Frequently Asked Question

Proxmox Memory
Last Updated 3 hours ago

Proxmox Memory

RAM requirements for Debian 12 (Bullseye) and Debian 13 (Bookworm)

  • Debian 12 – the base OS used by Proxmox 7-8.
  • Minimum: 512 MiB (bare‑minimum for a headless install).
  • Recommended for a typical Proxmox host: 2 GiB or more, to allow comfortable operation of the Proxmox web UI, pve‑daemon, and system services.
  • Debian 13 – the base OS used by Proxmox 9.
  • Minimum: 512 MiB.
  • Recommended for a typical Proxmox host: 2 GiB or more, with 4 GiB advised for larger clusters or when many LXC containers are running.
Note: Proxmox itself adds only a modest overhead (≈ 200–300 MiB) for its daemons and GUI components. The bulk of RAM consumption comes from the guest OSes and any storage‑backends you enable.

RAM overhead of Proxmox daemons and subsystems

Component Typical RAM usage (steady‑state) Remarks
pve-manager (GUI) 100–200 MiB Spawns a PHP‑FPM worker; usage rises with many simultaneous UI sessions.
pve-detect / pve-ha-cron Background health‑checking and HA scripts.
pve-cluster (corosync) 30–70 MiB Required for clustering; negligible on a single node.
lxc container manager 30–100 MiB per 10–20 containers Depends on container count and nesting depth.
qemu‑system‑x86_64 (KVM VMs) Not counted here – each VM’s RAM is allocated separately.

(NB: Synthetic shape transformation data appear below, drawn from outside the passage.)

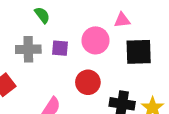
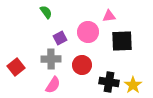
purple square: (60, 48) -> (60, 38), turned -32
gray cross: (28, 49) -> (51, 59), moved

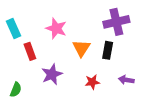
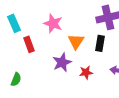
purple star: (52, 74) -> (62, 62), moved

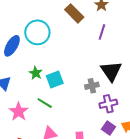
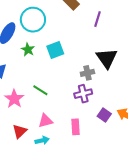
green star: (36, 73) -> (28, 50), moved
cyan square: (55, 80) -> (55, 50), moved
purple cross: (108, 104) -> (83, 94), moved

Overall, a single‑node Proxmox host with modest workloads typically needs 2 GiB of RAM to keep the host OS and management services comfortably responsive. Add 1 GiB for each 5–10 active LXC containers, or 2–4 GiB per 10–20 concurrent KVM guests, depending on their individual memory allocations.

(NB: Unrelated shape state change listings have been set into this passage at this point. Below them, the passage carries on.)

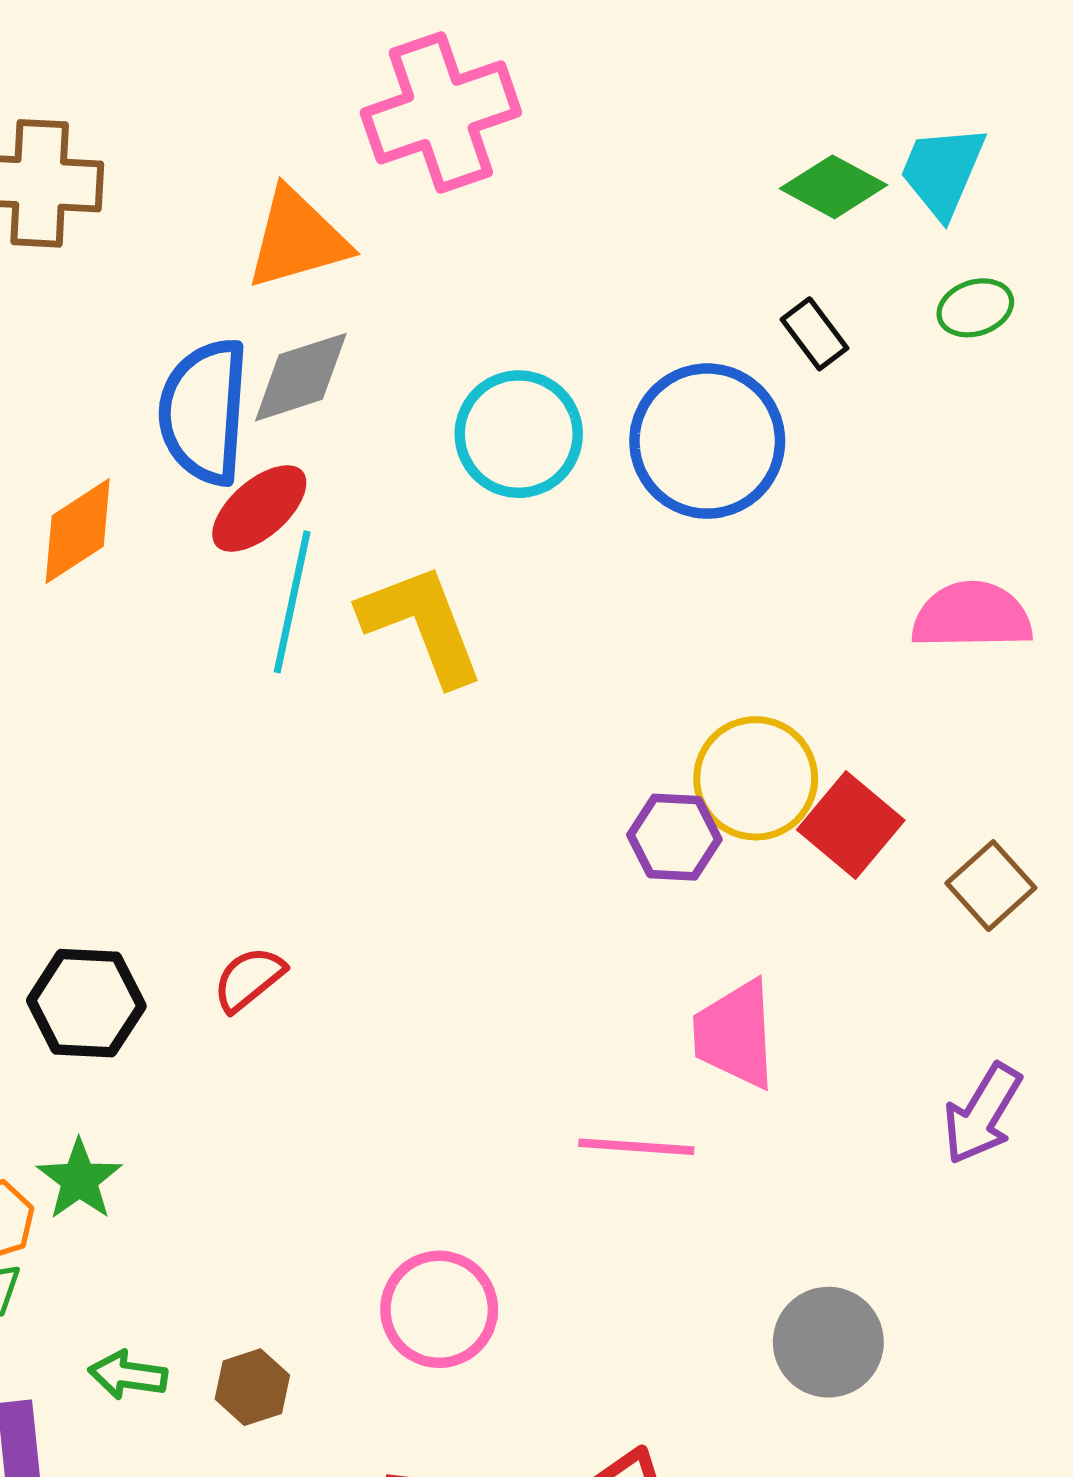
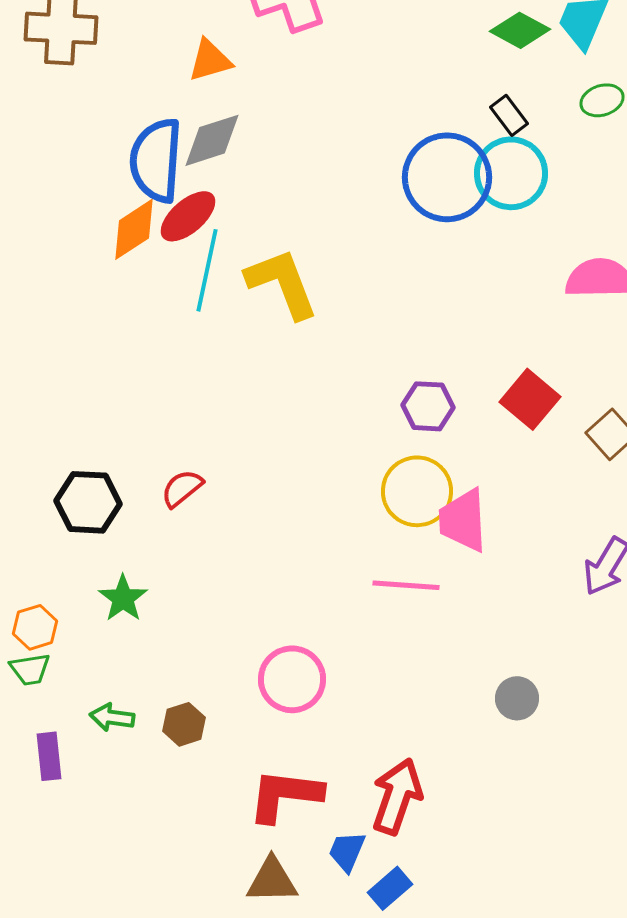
orange triangle: (297, 239) -> (210, 60), size x0.7
cyan circle: (519, 434) -> (511, 173), moved
orange diamond: (78, 531) -> (134, 229), moved
yellow circle: (756, 778) -> (417, 491), moved
green star: (79, 1180) -> (123, 598), moved
gray circle: (828, 1342) -> (517, 698), size x0.7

RAM impact of storage filesystems

Filesystem RAM usage characteristics Practical guidance
ZFS Uses ARC cache; default ARC size is ~½ of total RAM (capped at ~1 GiB on low‑memory systems). - For a host that only stores VM disk images, 2–4 GiB RAM is usually sufficient.
- If you enable heavy deduplication, compression, or run many VMs with large datasets, allocate 8 GiB+ to keep cache responsive.
BTRFS Keeps metadata and checksums in RAM; typical usage- No special RAM planning needed beyond the base host requirement.
Ceph RBD (client side) RBD cache (default 64 MiB) plus OSD client buffers; modest. - For a Ceph‑backed storage pool, allocate an extra 1 GiB if you expect many concurrent RBD connections.
CephFS Uses FUSE client cache; default 16 MiB, can be tuned up to 256 MiB. - Add 1 GiB if you run many clients or heavy file‑serving workloads.
Tip: When planning RAM, sum the host baseline (≈ 2 GiB) + expected ARC/ cache usage + any extra buffers for Ceph clients. This gives a safe upper bound before allocating memory to guests.

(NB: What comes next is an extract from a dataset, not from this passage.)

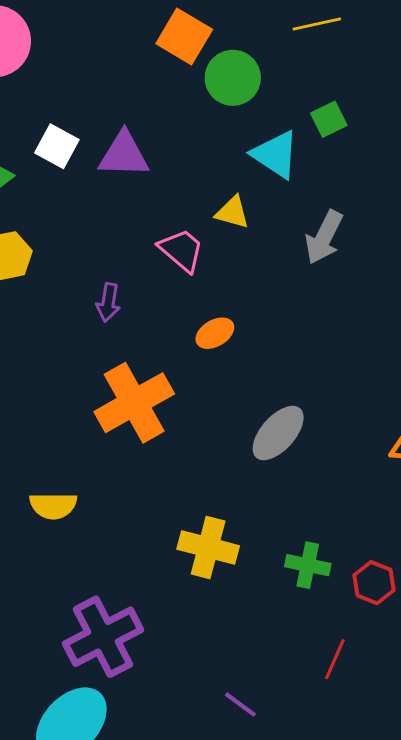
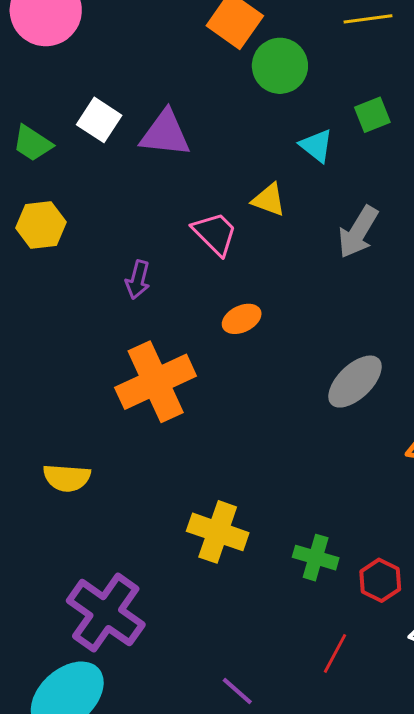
cyan triangle: (275, 154) -> (316, 146), size x0.7
gray ellipse: (278, 433) -> (355, 382), moved
purple cross: (103, 637) -> (106, 613), turned -32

Calculating total RAM for a given configuration

  1. Determine host baseline
  • Base OS (Debian 12/13) + Proxmox daemons ≈ 2 GiB.
  • Add 0.5 GiB if you run a large number of LXC containers (> 30).
  1. Add storage‑filesystem cache
  • ZFS ARC: ½ GiB per 8 GiB of RAM allocated to ZFS, up to a maximum of 8 GiB.
  • BTRFS: negligible (≈ 0.1 GiB).
  • Ceph RBD/FUSE: 1 GiB each if you use those back‑ends.
  1. Allocate guest memory separately
  • Guest RAM is not counted in the host’s RAM budget; it is reserved per VM/LXC.
  • Ensure the host has enough free RAM after step 1‑2 to comfortably start the intended number of guests.
  1. Example calculation
  • Host: 16 GiB total RAM.
  • Baseline: 2 GiB.
  • ZFS cache: 4 GiB (half of 8 GiB, capped at 8 GiB).
  • CephFS client cache: 1 GiB.
  • Total reserved for host services ≈ 7 GiB.
  • Remaining 9 GiB can be distributed among guests (e.g., 4 VMs × 2 GiB each).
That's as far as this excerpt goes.